Enhancement: Disallow concatenating string expressions in initializer/argument list
const IGNORED_FILES[*] = {
"test/test_suite/arrays/inferred_array_err.c3",
"test/test_suite/cast/cast_parse_fails.c3",
"test/test_suite/cast/cast_parse_fails2.c3",
"test/test_suite/compile_time/ct_switch_more_checks.c3",
"test/test_suite/contracts/in_array.c3"
"test/test_suite/define/common2.c3",
"test/test_suite/define/define_name_errors.c3",
};
Did you spot the missing comma? I think it's very easy to miss the missing comma and get confused.
I propose string concatenation should be required to be in parenthesis inside an initializer list or part of a function/macro argument list.
This might be desirable, but it's also surprising and very much special casing things.
I can't see how this could be fixed without special casing in a hard to describe way.

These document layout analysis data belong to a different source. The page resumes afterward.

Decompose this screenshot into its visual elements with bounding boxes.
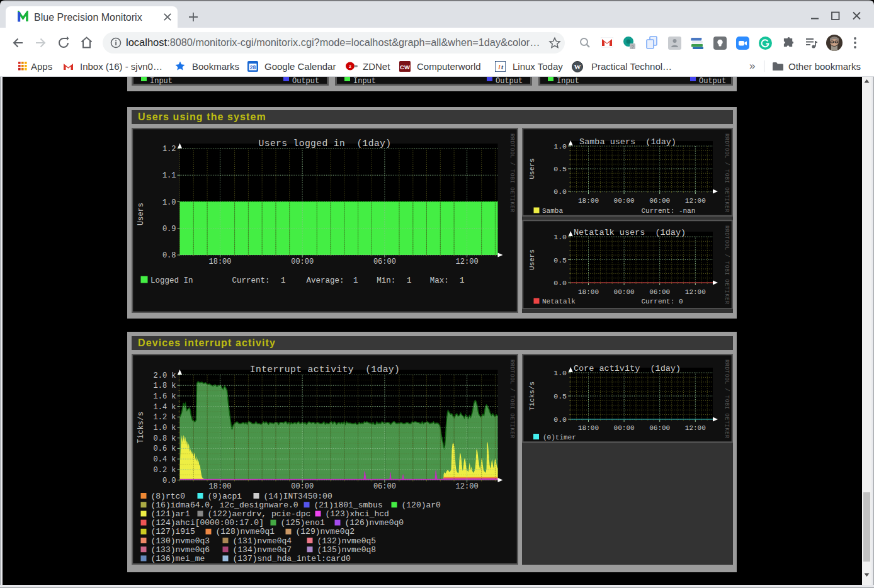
svg-text:0.5: 0.5: [553, 392, 567, 400]
svg-text:2.0 k: 2.0 k: [153, 371, 176, 380]
svg-text:CW: CW: [400, 64, 410, 71]
svg-text:(21)i801_smbus: (21)i801_smbus: [314, 500, 382, 510]
svg-text:(16)idma64.0, i2c_designware.0: (16)idma64.0, i2c_designware.0: [150, 500, 298, 510]
svg-text:(130)nvme0q3: (130)nvme0q3: [150, 536, 210, 546]
svg-text:Samba users (1day): Samba users (1day): [579, 137, 676, 147]
svg-text:1: 1: [407, 276, 412, 285]
svg-text:0.8 k: 0.8 k: [153, 434, 176, 443]
svg-text:(134)nvme0q7: (134)nvme0q7: [232, 545, 292, 555]
svg-text:18:00: 18:00: [208, 482, 231, 491]
svg-text:1: 1: [281, 276, 286, 285]
svg-text:12:00: 12:00: [684, 424, 705, 432]
svg-text:18:00: 18:00: [577, 197, 598, 205]
svg-text:0.0: 0.0: [553, 279, 567, 287]
svg-text:(121)ar1: (121)ar1: [150, 509, 190, 519]
svg-text:06:00: 06:00: [649, 197, 670, 205]
svg-text:0.0: 0.0: [553, 416, 567, 424]
svg-text:(133)nvme0q6: (133)nvme0q6: [150, 545, 210, 555]
svg-text:Logged In: Logged In: [150, 276, 193, 285]
svg-text:1.0: 1.0: [553, 233, 567, 241]
svg-text:(126)nvme0q0: (126)nvme0q0: [344, 518, 404, 528]
svg-text:(137)snd_hda_intel:card0: (137)snd_hda_intel:card0: [232, 554, 350, 563]
svg-text:0.0: 0.0: [162, 477, 176, 485]
svg-text:(123)xhci_hcd: (123)xhci_hcd: [325, 509, 389, 519]
svg-text:00:00: 00:00: [613, 424, 634, 432]
svg-text:Samba: Samba: [542, 207, 563, 215]
svg-text:0.4 k: 0.4 k: [153, 455, 176, 464]
svg-text:0.6 k: 0.6 k: [153, 444, 176, 453]
svg-text:1.4 k: 1.4 k: [153, 403, 176, 412]
svg-text:1.2 k: 1.2 k: [153, 413, 176, 422]
svg-text:0.5: 0.5: [553, 165, 567, 173]
svg-text:0.5: 0.5: [553, 256, 567, 264]
svg-text:RRDTOOL / TOBI OETIKER: RRDTOOL / TOBI OETIKER: [723, 225, 729, 304]
svg-text:0.9: 0.9: [162, 225, 176, 234]
svg-text:12:00: 12:00: [684, 197, 705, 205]
svg-text:(128)nvme0q1: (128)nvme0q1: [215, 527, 275, 536]
svg-text:(14)INT3450:00: (14)INT3450:00: [263, 492, 332, 501]
svg-text:00:00: 00:00: [291, 257, 314, 266]
svg-text:12:00: 12:00: [455, 257, 478, 266]
svg-text:1: 1: [460, 276, 465, 285]
svg-text:0.8: 0.8: [162, 251, 176, 260]
svg-text:(129)nvme0q2: (129)nvme0q2: [295, 527, 355, 536]
svg-text:06:00: 06:00: [373, 257, 395, 266]
svg-text:Interrupt activity (1day): Interrupt activity (1day): [249, 365, 399, 375]
svg-text:RRDTOOL / TOBI OETIKER: RRDTOOL / TOBI OETIKER: [508, 133, 514, 212]
svg-text:18:00: 18:00: [208, 257, 231, 266]
svg-text:RRDTOOL / TOBI OETIKER: RRDTOOL / TOBI OETIKER: [723, 359, 729, 438]
svg-text:(136)mei_me: (136)mei_me: [150, 554, 205, 563]
svg-text:(132)nvme0q5: (132)nvme0q5: [317, 536, 376, 546]
svg-text:1.1: 1.1: [162, 171, 176, 180]
svg-text:06:00: 06:00: [649, 288, 670, 295]
svg-text:W: W: [574, 63, 581, 71]
svg-text:06:00: 06:00: [649, 424, 670, 432]
svg-text:z: z: [349, 64, 351, 69]
svg-text:18:00: 18:00: [577, 288, 598, 295]
svg-text:(9)acpi: (9)acpi: [207, 492, 242, 501]
svg-text:0.2 k: 0.2 k: [153, 466, 176, 475]
svg-text:Users: Users: [528, 249, 536, 269]
svg-text:Users logged in (1day): Users logged in (1day): [258, 139, 391, 149]
svg-text:(8)rtc0: (8)rtc0: [150, 492, 185, 501]
svg-text:12:00: 12:00: [684, 288, 705, 295]
svg-text:1.0: 1.0: [162, 198, 176, 207]
svg-text:1.0: 1.0: [553, 369, 567, 377]
svg-text:Users: Users: [528, 158, 536, 179]
svg-text:RRDTOOL / TOBI OETIKER: RRDTOOL / TOBI OETIKER: [723, 133, 729, 212]
svg-text:Current: 0: Current: 0: [641, 298, 683, 305]
svg-text:18:00: 18:00: [577, 424, 598, 432]
svg-text:(120)ar0: (120)ar0: [401, 500, 440, 510]
svg-text:(131)nvme0q4: (131)nvme0q4: [232, 536, 292, 546]
svg-text:0.0: 0.0: [553, 188, 567, 196]
svg-text:Average:: Average:: [306, 276, 344, 285]
svg-text:RRDTOOL / TOBI OETIKER: RRDTOOL / TOBI OETIKER: [508, 359, 514, 438]
svg-text:1: 1: [353, 276, 358, 285]
svg-text:(0)timer: (0)timer: [543, 434, 576, 441]
svg-text:Ticks/s: Ticks/s: [137, 412, 145, 443]
svg-text:1.0 k: 1.0 k: [153, 424, 176, 433]
svg-text:(124)ahci[0000:00:17.0]: (124)ahci[0000:00:17.0]: [150, 518, 263, 528]
svg-text:Max:: Max:: [429, 276, 448, 285]
svg-text:(125)eno1: (125)eno1: [280, 518, 324, 528]
svg-text:12:00: 12:00: [455, 482, 478, 491]
svg-text:Current:: Current:: [232, 276, 270, 285]
svg-text:Netatalk users (1day): Netatalk users (1day): [573, 227, 685, 237]
svg-text:1.6 k: 1.6 k: [153, 392, 176, 401]
svg-text:1.2: 1.2: [162, 145, 176, 154]
svg-text:1.8 k: 1.8 k: [153, 382, 176, 390]
svg-text:Min:: Min:: [377, 276, 395, 285]
svg-text:(122)aerdrv, pcie-dpc: (122)aerdrv, pcie-dpc: [207, 509, 310, 519]
svg-text:Core activity (1day): Core activity (1day): [573, 364, 680, 373]
svg-text:28: 28: [250, 64, 256, 71]
svg-text:1.0: 1.0: [553, 142, 567, 150]
svg-text:00:00: 00:00: [291, 482, 314, 491]
svg-text:06:00: 06:00: [373, 482, 395, 491]
svg-text:(127)i915: (127)i915: [150, 527, 195, 536]
svg-text:Users: Users: [137, 203, 145, 225]
svg-text:Netatalk: Netatalk: [542, 298, 576, 305]
svg-text:?: ?: [631, 44, 634, 50]
svg-text:00:00: 00:00: [613, 197, 634, 205]
svg-text:00:00: 00:00: [613, 288, 634, 295]
svg-text:Current: -nan: Current: -nan: [641, 207, 695, 215]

Outside of eliminating C style const string concat.
Would emitting a warning also be special casing things?
I imagine a separate linter tool could also warn about this then.

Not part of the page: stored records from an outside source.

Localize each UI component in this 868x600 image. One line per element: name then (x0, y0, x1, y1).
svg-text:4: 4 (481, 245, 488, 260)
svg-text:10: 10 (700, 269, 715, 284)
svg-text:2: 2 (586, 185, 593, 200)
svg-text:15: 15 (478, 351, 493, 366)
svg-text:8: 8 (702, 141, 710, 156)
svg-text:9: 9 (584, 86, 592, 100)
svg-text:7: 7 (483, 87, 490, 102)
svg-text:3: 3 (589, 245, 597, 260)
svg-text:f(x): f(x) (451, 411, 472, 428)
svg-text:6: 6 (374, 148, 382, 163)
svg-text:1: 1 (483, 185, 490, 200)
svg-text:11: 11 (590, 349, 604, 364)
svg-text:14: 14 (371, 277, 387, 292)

eliminating C style const string concat.
Personally I would be in favour of that, as it's more explicit to use a multi-line string to signal the programmer's intent if that's desired behavior
@joshring raw strings also completely ignores escapes etc. So they're not the same thing. It's not a replacement. C string concat allows this:
String foo =
"okeofkoekfe"
"foekfeokfok"
"ofekofkeokf";
Which might be exactly what's desired. So I'm not really interested in killing off that feature, since I use it daily.